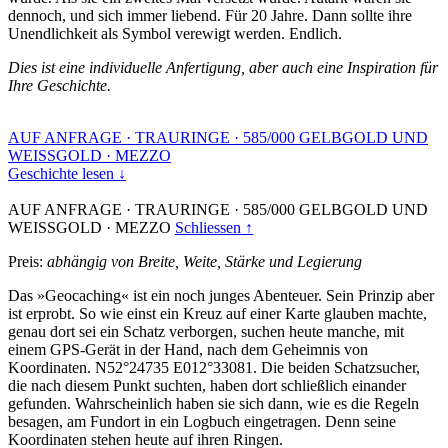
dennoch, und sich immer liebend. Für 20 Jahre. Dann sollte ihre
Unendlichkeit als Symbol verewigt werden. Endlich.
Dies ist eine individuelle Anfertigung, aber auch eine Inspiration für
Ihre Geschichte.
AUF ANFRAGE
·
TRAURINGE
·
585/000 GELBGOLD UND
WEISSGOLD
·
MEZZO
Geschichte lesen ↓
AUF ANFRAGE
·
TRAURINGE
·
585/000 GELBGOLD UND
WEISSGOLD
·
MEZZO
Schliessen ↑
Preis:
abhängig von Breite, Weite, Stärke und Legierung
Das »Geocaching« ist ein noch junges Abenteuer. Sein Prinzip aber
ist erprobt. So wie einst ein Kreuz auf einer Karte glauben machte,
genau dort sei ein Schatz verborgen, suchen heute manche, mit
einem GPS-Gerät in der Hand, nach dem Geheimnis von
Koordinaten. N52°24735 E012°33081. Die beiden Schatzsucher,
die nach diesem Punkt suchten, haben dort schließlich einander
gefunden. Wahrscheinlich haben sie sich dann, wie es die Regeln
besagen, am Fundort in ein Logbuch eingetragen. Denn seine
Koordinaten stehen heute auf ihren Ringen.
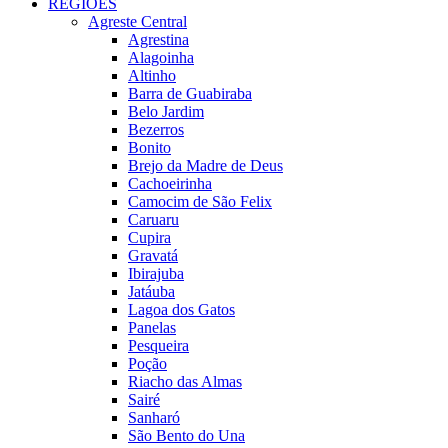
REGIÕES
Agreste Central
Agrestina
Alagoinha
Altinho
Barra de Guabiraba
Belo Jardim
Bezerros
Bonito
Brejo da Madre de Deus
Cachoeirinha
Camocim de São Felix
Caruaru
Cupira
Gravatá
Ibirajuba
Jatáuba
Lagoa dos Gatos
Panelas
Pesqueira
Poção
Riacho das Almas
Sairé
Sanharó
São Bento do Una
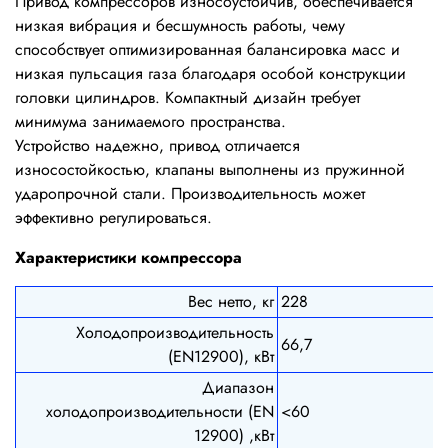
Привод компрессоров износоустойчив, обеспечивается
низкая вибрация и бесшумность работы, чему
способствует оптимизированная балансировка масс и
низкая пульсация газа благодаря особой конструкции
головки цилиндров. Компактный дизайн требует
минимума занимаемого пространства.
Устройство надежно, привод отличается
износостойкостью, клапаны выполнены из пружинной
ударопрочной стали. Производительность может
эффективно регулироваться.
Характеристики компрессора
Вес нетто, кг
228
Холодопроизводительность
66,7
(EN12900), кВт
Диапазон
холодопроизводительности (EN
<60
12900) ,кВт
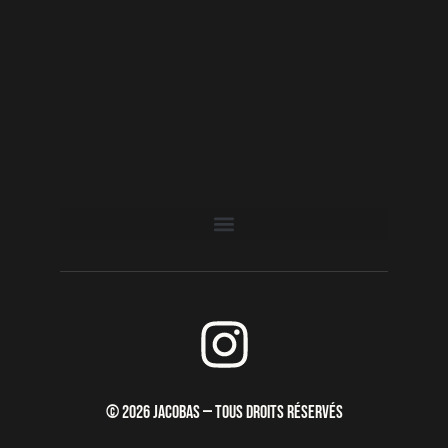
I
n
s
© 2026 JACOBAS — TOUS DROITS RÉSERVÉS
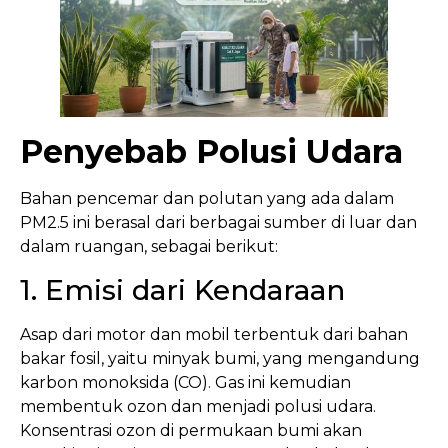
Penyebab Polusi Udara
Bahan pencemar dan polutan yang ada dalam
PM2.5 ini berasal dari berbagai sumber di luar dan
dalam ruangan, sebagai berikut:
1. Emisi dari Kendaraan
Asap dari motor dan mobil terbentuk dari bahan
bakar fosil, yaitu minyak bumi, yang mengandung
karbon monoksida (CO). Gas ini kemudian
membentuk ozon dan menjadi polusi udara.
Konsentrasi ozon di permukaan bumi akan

◆ ◆ ◆

Give a verbatim transcription of the entries, leaving out the pictures.

dennoch, und sich immer liebend. Für 20 Jahre. Dann sollte ihre
Unendlichkeit als Symbol verewigt werden. Endlich.
Dies ist eine individuelle Anfertigung, aber auch eine Inspiration für
Ihre Geschichte.
AUF ANFRAGE
·
TRAURINGE
·
585/000 GELBGOLD UND
WEISSGOLD
·
MEZZO
Geschichte lesen ↓
AUF ANFRAGE
·
TRAURINGE
·
585/000 GELBGOLD UND
WEISSGOLD
·
MEZZO
Schliessen ↑
Preis:
abhängig von Breite, Weite, Stärke und Legierung
Das »Geocaching« ist ein noch junges Abenteuer. Sein Prinzip aber
ist erprobt. So wie einst ein Kreuz auf einer Karte glauben machte,
genau dort sei ein Schatz verborgen, suchen heute manche, mit
einem GPS-Gerät in der Hand, nach dem Geheimnis von
Koordinaten. N52°24735 E012°33081. Die beiden Schatzsucher,
die nach diesem Punkt suchten, haben dort schließlich einander
gefunden. Wahrscheinlich haben sie sich dann, wie es die Regeln
besagen, am Fundort in ein Logbuch eingetragen. Denn seine
Koordinaten stehen heute auf ihren Ringen.
REGIÕES
Agreste Central
Agrestina
Alagoinha
Altinho
Barra de Guabiraba
Belo Jardim
Bezerros
Bonito
Brejo da Madre de Deus
Cachoeirinha
Camocim de São Felix
Caruaru
Cupira
Gravatá
Ibirajuba
Jatáuba
Lagoa dos Gatos
Panelas
Pesqueira
Poção
Riacho das Almas
Sairé
Sanharó
São Bento do Una
Привод компрессоров износоустойчив, обеспечивается
низкая вибрация и бесшумность работы, чему
способствует оптимизированная балансировка масс и
низкая пульсация газа благодаря особой конструкции
головки цилиндров. Компактный дизайн требует
минимума занимаемого пространства.
Устройство надежно, привод отличается
износостойкостью, клапаны выполнены из пружинной
ударопрочной стали. Производительность может
эффективно регулироваться.
Характеристики компрессора
Вес нетто, кг
228
Холодопроизводительность
66,7
(EN12900), кВт
Диапазон
холодопроизводительности (EN
<60
12900) ,кВт
I
n
s
© 2026 JACOBAS — TOUS DROITS RÉSERVÉS
Penyebab Polusi Udara
Bahan pencemar dan polutan yang ada dalam
PM2.5 ini berasal dari berbagai sumber di luar dan
dalam ruangan, sebagai berikut:
1. Emisi dari Kendaraan
Asap dari motor dan mobil terbentuk dari bahan
bakar fosil, yaitu minyak bumi, yang mengandung
karbon monoksida (CO). Gas ini kemudian
membentuk ozon dan menjadi polusi udara.
Konsentrasi ozon di permukaan bumi akan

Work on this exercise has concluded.